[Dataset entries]
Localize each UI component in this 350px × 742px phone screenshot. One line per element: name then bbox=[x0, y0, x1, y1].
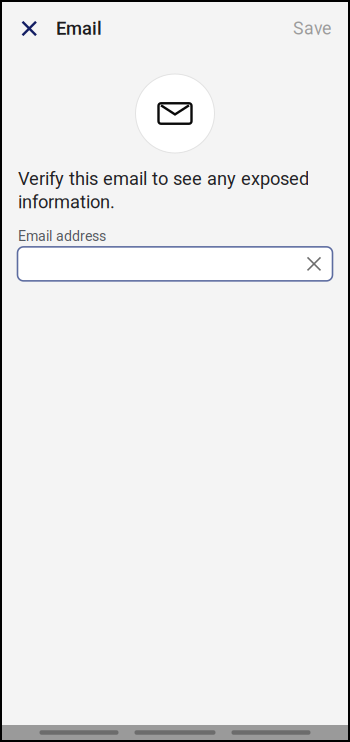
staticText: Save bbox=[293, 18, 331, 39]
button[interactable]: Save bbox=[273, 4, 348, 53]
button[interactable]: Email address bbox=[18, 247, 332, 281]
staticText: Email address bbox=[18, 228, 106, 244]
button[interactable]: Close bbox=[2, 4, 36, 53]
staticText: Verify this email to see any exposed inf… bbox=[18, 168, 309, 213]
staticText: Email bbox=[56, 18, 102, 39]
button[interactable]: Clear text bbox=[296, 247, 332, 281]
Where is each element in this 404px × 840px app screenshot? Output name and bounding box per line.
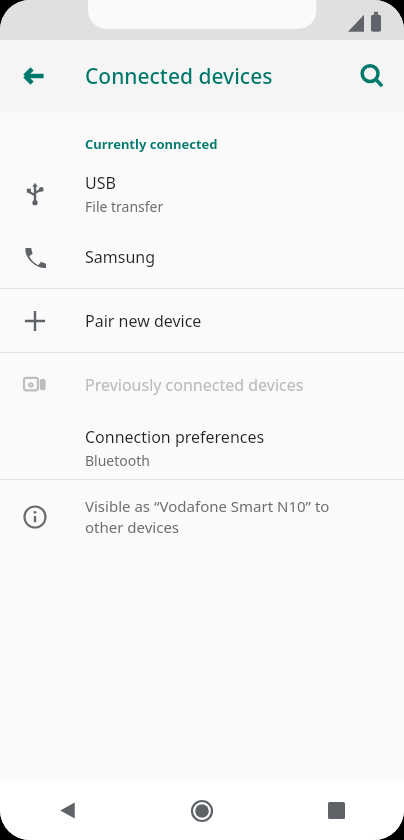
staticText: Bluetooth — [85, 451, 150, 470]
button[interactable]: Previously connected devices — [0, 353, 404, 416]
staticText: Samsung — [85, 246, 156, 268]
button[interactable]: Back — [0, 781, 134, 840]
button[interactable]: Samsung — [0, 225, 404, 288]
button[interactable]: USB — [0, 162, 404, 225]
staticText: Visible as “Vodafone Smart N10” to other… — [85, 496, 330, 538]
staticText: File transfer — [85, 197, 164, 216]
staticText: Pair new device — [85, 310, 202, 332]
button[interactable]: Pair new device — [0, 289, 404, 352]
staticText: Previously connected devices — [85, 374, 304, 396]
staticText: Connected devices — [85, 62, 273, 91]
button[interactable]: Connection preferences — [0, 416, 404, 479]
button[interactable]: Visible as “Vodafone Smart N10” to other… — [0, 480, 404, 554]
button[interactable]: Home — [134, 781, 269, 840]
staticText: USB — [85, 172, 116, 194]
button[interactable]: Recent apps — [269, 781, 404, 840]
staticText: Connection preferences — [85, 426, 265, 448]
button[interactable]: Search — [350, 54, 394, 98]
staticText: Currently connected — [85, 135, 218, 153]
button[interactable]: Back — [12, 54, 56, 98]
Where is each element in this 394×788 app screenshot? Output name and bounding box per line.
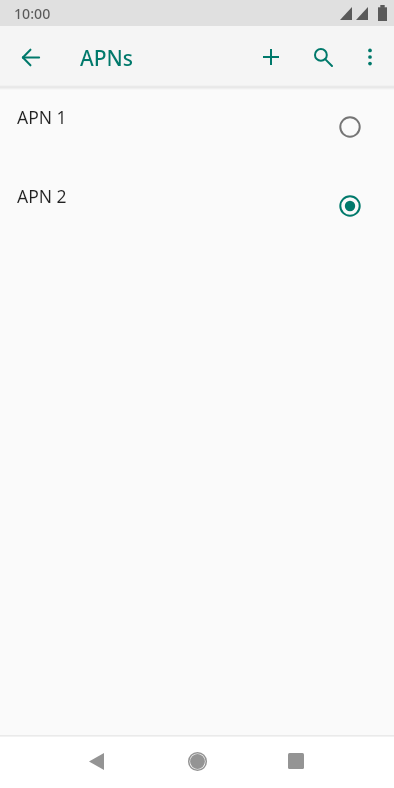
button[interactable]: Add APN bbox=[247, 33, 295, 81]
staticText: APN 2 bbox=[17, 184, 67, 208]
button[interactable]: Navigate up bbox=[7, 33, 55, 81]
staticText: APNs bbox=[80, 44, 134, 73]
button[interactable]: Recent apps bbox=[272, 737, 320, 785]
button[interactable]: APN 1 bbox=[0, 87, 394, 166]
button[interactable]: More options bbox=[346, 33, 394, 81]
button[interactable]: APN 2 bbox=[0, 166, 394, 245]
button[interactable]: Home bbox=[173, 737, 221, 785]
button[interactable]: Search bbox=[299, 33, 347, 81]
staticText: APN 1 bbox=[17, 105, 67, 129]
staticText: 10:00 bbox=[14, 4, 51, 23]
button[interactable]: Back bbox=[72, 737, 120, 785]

*What you have to do*
Show all lines from the records above where the word "Back" occurs.

*Exercise response*
button[interactable]: Back — [0, 781, 134, 840]
button[interactable]: Back — [12, 54, 56, 98]
button[interactable]: Back bbox=[72, 737, 120, 785]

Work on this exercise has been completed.